Regulatory action on cyber-crime inevitable, says KPMG

14 May, 2015

It is inevitable that regulators are going to force fund managers to disclose to the authorities information as to whether they have been subject to a cyber-attack, according to KPMG.

This comes as John Carlin, assistant attorney general for national security told delegates at the SALT Conference in Las Vegas that managers need to pay increasing attention to cyber-threats and share more information with governments if hackers attempt or successfully cause disruption. The Department of Justice also warned investors their data was at risk and they could incur losses in the event of a cyber-attack. As such, managers have been urged to bolster their security measures against cyber-criminals.

“I believe it is a dead certainty that regulators everywhere are taking note of the issues around cyber-crime, particularly at asset managers. While the industry has collaborated increasingly on the issue, I think regulators are going to impose rules on reporting cyber-breaches soon. Unfortunately, I do not believe this will be done in a uniform manner but the rules will be fragmented,” said Matt White, senior manager in KPMG’s Cyber Security practice.

The Securities and Exchange Commission (SEC) has examined 100 broker dealers and asset managers on their cyber security policies and is likely to advise on what needs to be addressed later in the year. This review came amid a number of high-profile hackings at financial and non-financial institutions.
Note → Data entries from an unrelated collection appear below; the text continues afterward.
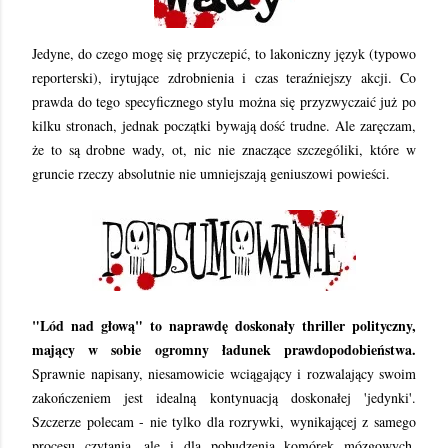
Jedyne, do czego mogę się przyczepić, to lakoniczny język (typowo
reporterski), irytujące zdrobnienia i czas teraźniejszy akcji. Co
prawda do tego specyficznego stylu można się przyzwyczaić już po
kilku stronach, jednak początki bywają dość trudne. Ale zaręczam,
że to są drobne wady, ot, nic nie znaczące szczególiki, które w
gruncie rzeczy absolutnie nie umniejszają geniuszowi powieści.
"Lód nad głową" to naprawdę doskonały thriller polityczny,
mający w sobie ogromny ładunek prawdopodobieństwa.
Sprawnie napisany, niesamowicie wciągający i rozwalający swoim
zakończeniem jest idealną kontynuacją doskonałej 'jedynki'.
Szczerze polecam - nie tylko dla rozrywki, wynikającej z samego
procesu czytania, ale i dla pobudzenia komórek mózgowych,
However, fund managers are increasingly cognisant of the issue. “While many of the potential breaches are probably not being reported, it is likely they are common (or unrealised), making the investment management sector similar to many others, but this is improving.  More and more frequently we are being approached by investment management companies asking if there is any advantage that can be gleaned from the sector’s ‘older siblings’ in financial services, such as the higher tiered banks. By taking their ‘lessons learnt’ and applying them we can more quickly help shore up their defences, with companies not realising that potentially small changes can help them get the basics right, reducing their potential exposure to risk of a breach,” said White.

The Depository Trust & Clearing Corporation (DTCC) published a white paper in October 2014 urging regulators and financial institutions to collaborate more on the threats posed by cyber-crime. The DTCC advised regulators and financial institutions to share more information on the nature of the threats posed by cyber-criminals. It recommends the creation of a harmonised, clear and non-duplicative notification system in order to achieve this.

The white paper advocated the formation of global industry working groups, who will work with national regulators to help develop sensible cyber-security regulation, which can address these risks on a real-time basis. The UK appears to be ahead of the game. In summer 2014, the Bank of England unveiled a new cyber-security strategy for financial institutions at a summit held by the British Bankers' Association (BBA). The initiative - known as CBEST - stress-tested the security systems at financial institutions using real-threat intelligence and information gleaned from monitoring the Internet which indicated potential threats to firms. 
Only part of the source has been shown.